During an epidemic outbreak of a new disease, the probability of dying once infected is considered an important though difficult task to be computed. Since it is very hard to know the true number of infected people, the focus is placed on estimating the case fatality rate, which is defined as the probability of dying once tested and confirmed as infected. The estimation of this rate at the beginning of an epidemic remains challenging for several reasons, including the time gap between diagnosis and death, and the rapid growth in the number of confirmed cases. In this work, an unbiased estimator of the case fatality rate of a virus is presented. The consistency of the estimator is demonstrated, and its asymptotic distribution is derived, enabling the corresponding confidence intervals (C.I.) to be established. The proposed method is based on the distribution F of the time between confirmation and death of individuals who die because of the virus.
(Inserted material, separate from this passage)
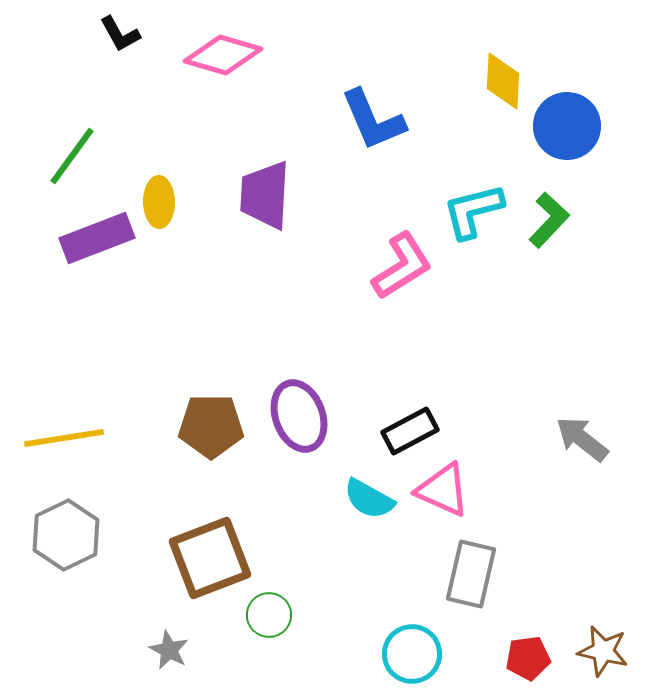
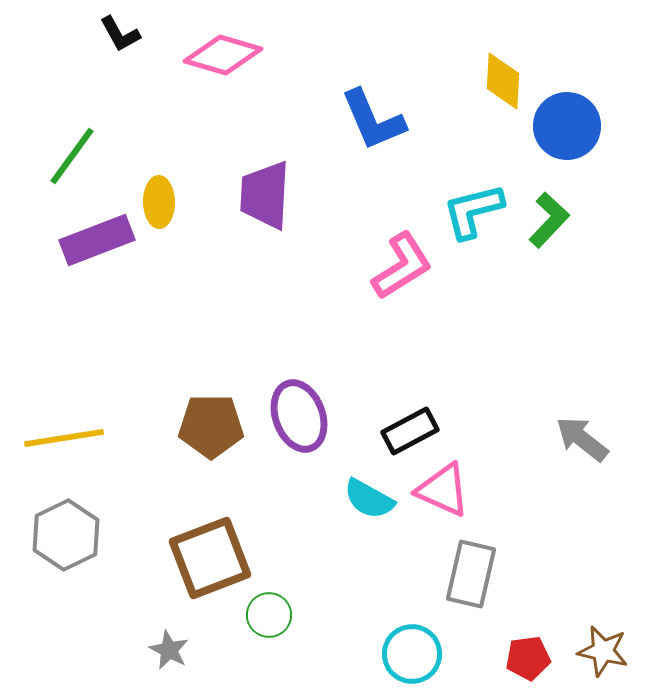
purple rectangle: moved 2 px down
The estimator's performance is analyzed in both simulation scenarios and the real-world context of Argentina in 2020 for the COVID-19 pandemic, consistently achieving excellent results when compared to an existing proposal as well as to the conventional \naive" estimator that was employed to report the case fatality rates during the last COVID-19 pandemic. In the simulated scenarios, the empirical coverage of our C.I. is studied, both using the F employed to generate the data and an estimated F, and it is observed that the desired level of confidence is reached quickly when using real F and in a reasonable period of time when estimating F.

翻译：在新发疾病暴发期间，感染后死亡的概率被视为一项重要但难以计算的任务。由于难以获知真实感染人数，研究重点转向估计病死率——即经检测确诊为感染者后死亡的概率。疫情初期该比率的估计面临多重挑战，包括诊断与死亡之间的时间差，以及确诊病例数的快速增长。本研究提出一种病毒病死率的无偏估计量，论证了该估计量的一致性，并推导了其渐近分布，从而可构建相应的置信区间。所提方法基于感染者从确诊到死亡这一时间间隔的分布F。我们在模拟场景和2020年阿根廷COVID-19疫情的真实背景下分析了该估计量的性能，与现有方法及上次COVID-19疫情期间用于报告病死率的传统“朴素”估计量相比，该估计量始终表现优异。在模拟场景中，我们分别利用生成数据的真实分布F和估计的F研究置信区间的经验覆盖率，观察到使用真实F时能快速达到期望置信水平，而使用估计F时亦可在合理时间内达到该水平。